EXERCISE MATERIAL:
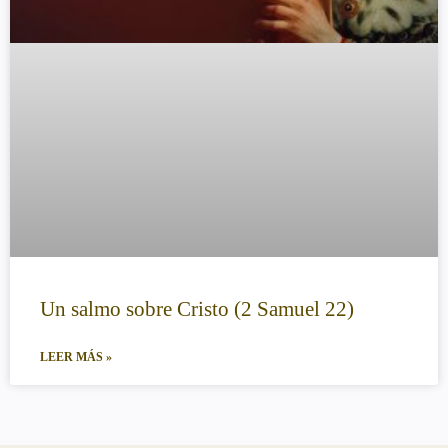
Un salmo sobre Cristo (2 Samuel 22)
LEER MÁS »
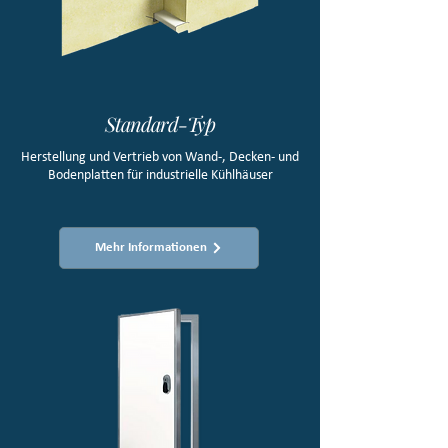
Standard-Typ
Herstellung und Vertrieb von Wand-, Decken- und
Bodenplatten für industrielle Kühlhäuser
Mehr Informationen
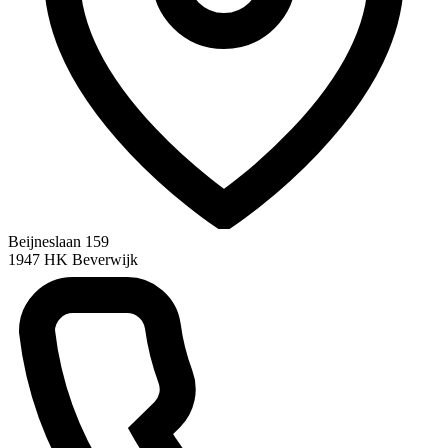
Beijneslaan 159
1947 HK Beverwijk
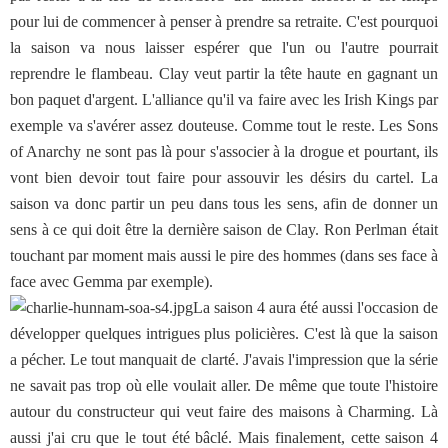
pour lui de commencer à penser à prendre sa retraite. C'est pourquoi
la saison va nous laisser espérer que l'un ou l'autre pourrait
reprendre le flambeau. Clay veut partir la tête haute en gagnant un
bon paquet d'argent. L'alliance qu'il va faire avec les Irish Kings par
exemple va s'avérer assez douteuse. Comme tout le reste. Les Sons
of Anarchy ne sont pas là pour s'associer à la drogue et pourtant, ils
vont bien devoir tout faire pour assouvir les désirs du cartel. La
saison va donc partir un peu dans tous les sens, afin de donner un
sens à ce qui doit être la dernière saison de Clay. Ron Perlman était
touchant par moment mais aussi le pire des hommes (dans ses face à
face avec Gemma par exemple).
La saison 4 aura été aussi l'occasion de
développer quelques intrigues plus policières. C'est là que la saison
a pécher. Le tout manquait de clarté. J'avais l'impression que la série
ne savait pas trop où elle voulait aller. De même que toute l'histoire
autour du constructeur qui veut faire des maisons à Charming. Là
aussi j'ai cru que le tout été bâclé. Mais finalement, cette saison 4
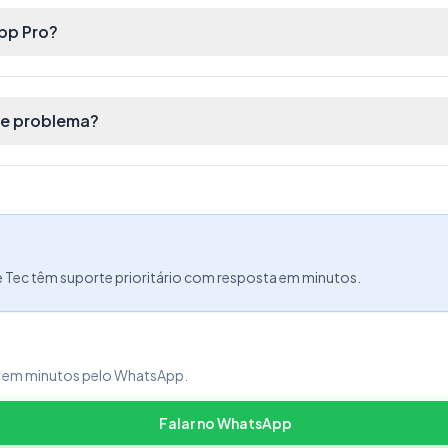
pp Pro?
se problema?
e Tec têm suporte prioritário com resposta em minutos.
a em minutos pelo WhatsApp.
Falar no WhatsApp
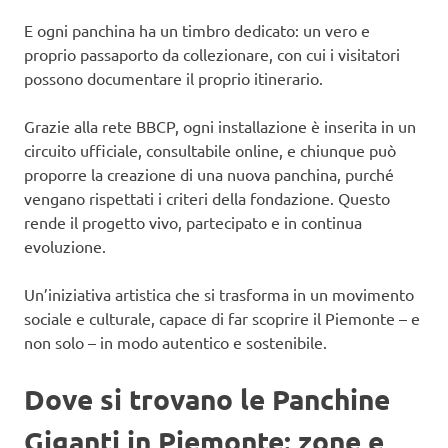
E ogni panchina ha un timbro dedicato: un vero e
proprio passaporto da collezionare, con cui i visitatori
possono documentare il proprio itinerario.
Grazie alla rete BBCP, ogni installazione è inserita in un
circuito ufficiale, consultabile online, e chiunque può
proporre la creazione di una nuova panchina, purché
vengano rispettati i criteri della fondazione. Questo
rende il progetto vivo, partecipato e in continua
evoluzione.
Un’iniziativa artistica che si trasforma in un movimento
sociale e culturale, capace di far scoprire il Piemonte – e
non solo – in modo autentico e sostenibile.
Dove si trovano le Panchine
Giganti in Piemonte: zone e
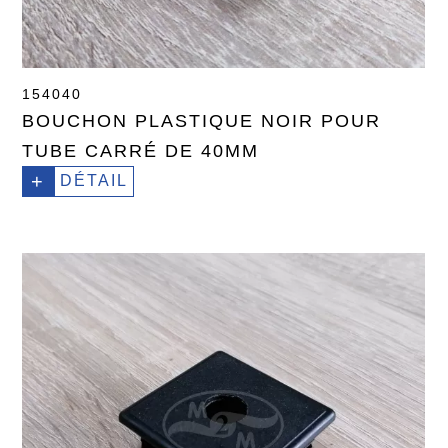
154040
BOUCHON PLASTIQUE NOIR POUR
TUBE CARRÉ DE 40MM
+
DÉTAIL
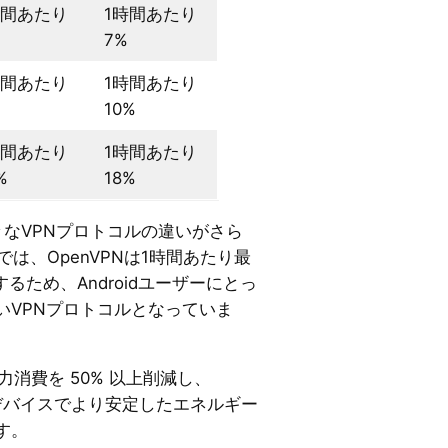
時間あたり
1時間あたり
7%
時間あたり
1時間あたり
10%
時間あたり
1時間あたり
%
18%
様々なVPNプロトコルの違いがさら
7では、OpenVPNは1時間あたり最
るため、Androidユーザーにとっ
いVPNプロトコルとなっていま
は電力消費を 50% 以上削減し、
gle デバイスでより安定したエネルギー
す。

EXERCISE PROMPT: Check each line above for the word "Piemonte". Then state how many lines contain it, and nothing more.

EXERCISE RESPONSE: 2